The Bishop of Owo in Nigeria has criticised Irish President Michael D. Higgins following a statement in response to a massacre in a local church this month.
40 people were shot dead in St Francis Catholic Church in Owo last Tuesday (7 June), and eighty-seven were injured.
“As President of Ireland, and on behalf of the people of Ireland, may I express my deepest condolences to the families of all those killed and injured in Owo District of Nigeria in the attack on St Francis Catholic Church, as they marked Pentecost Sunday," Higgins said.
"That such an attack was made in a place of worship is a source of particular condemnation, as is any attempt to scapegoat pastoral peoples who are among the foremost victims of the consequences of climate change.

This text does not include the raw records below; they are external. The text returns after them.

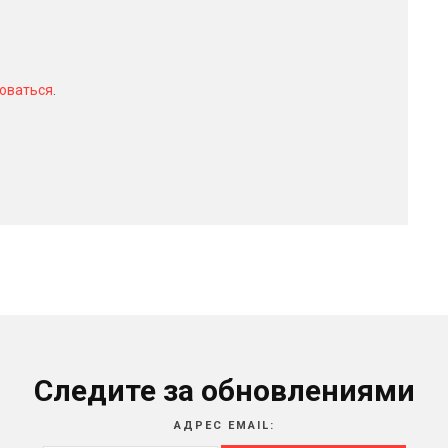
оваться
.
Следите за обновлениями
АДРЕС EMAIL:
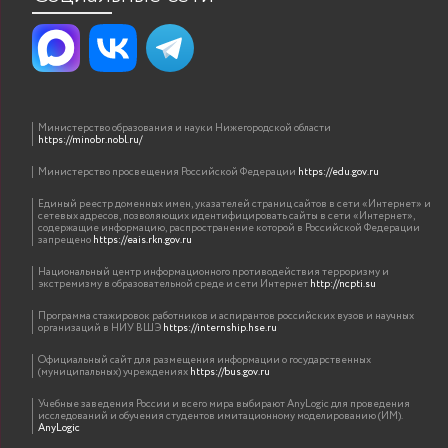
Министерство образования и науки Нижегородской области
https://minobr.nobl.ru/
Министерство просвещения Российской Федерации
https://edu.gov.ru
Единый реестр доменных имен, указателей страниц сайтов в сети «Интернет» и
сетевых адресов, позволяющих идентифицировать сайты в сети «Интернет»,
содержащие информацию, распространение которой в Российской Федерации
запрещено
https://eais.rkn.gov.ru
Национальный центр информационного противодействия терроризму и
экстремизму в образовательной среде и сети Интернет
http://ncpti.su
Программа стажировок работников и аспирантов российских вузов и научных
организаций в НИУ ВШЭ
https://internship.hse.ru
Официальный сайт для размещения информации о государственных
(муниципальных) учреждениях
https://bus.gov.ru
Учебные заведения России и всего мира выбирают AnyLogic для проведения
исследований и обучения студентов имитационному моделированию (ИМ).
AnyLogic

"The neglect of food security issues in Africa, for so long has brought us to a point of crisis that is now having internal and regional effects based on struggles, ways of life themselves.
"The solidarity of us all, as peoples of the world, is owed to all those impacted not only by this horrible event but in the struggle by the most vulnerable on whom the consequences of climate change have been inflicted.”
Bishop Jude Ayodeji Arogundade thanked Higgins for the condolences, but strongly criticised aspects of the statement, describing the sentiments as "incorrect and far-fetched."
"To suggest or make a connection between victims of terror and consequences of climate change is not only misleading but also exactly rubbing salt to the injuries of all who have suffered terrorism in Nigeria," the bishop said.
"The victims of terrorism are of another category to which nothing else can be compared!
"It is very clear to anyone who has been closely following the events in Nigeria over the past few years that the underpinning issues of terrorist attacks, banditry, and unabated onslaught in Nigeria and in the Sahel region and climate change have nothing in common."
Ayodeji Arogundade said such statements were "deflections from the truth".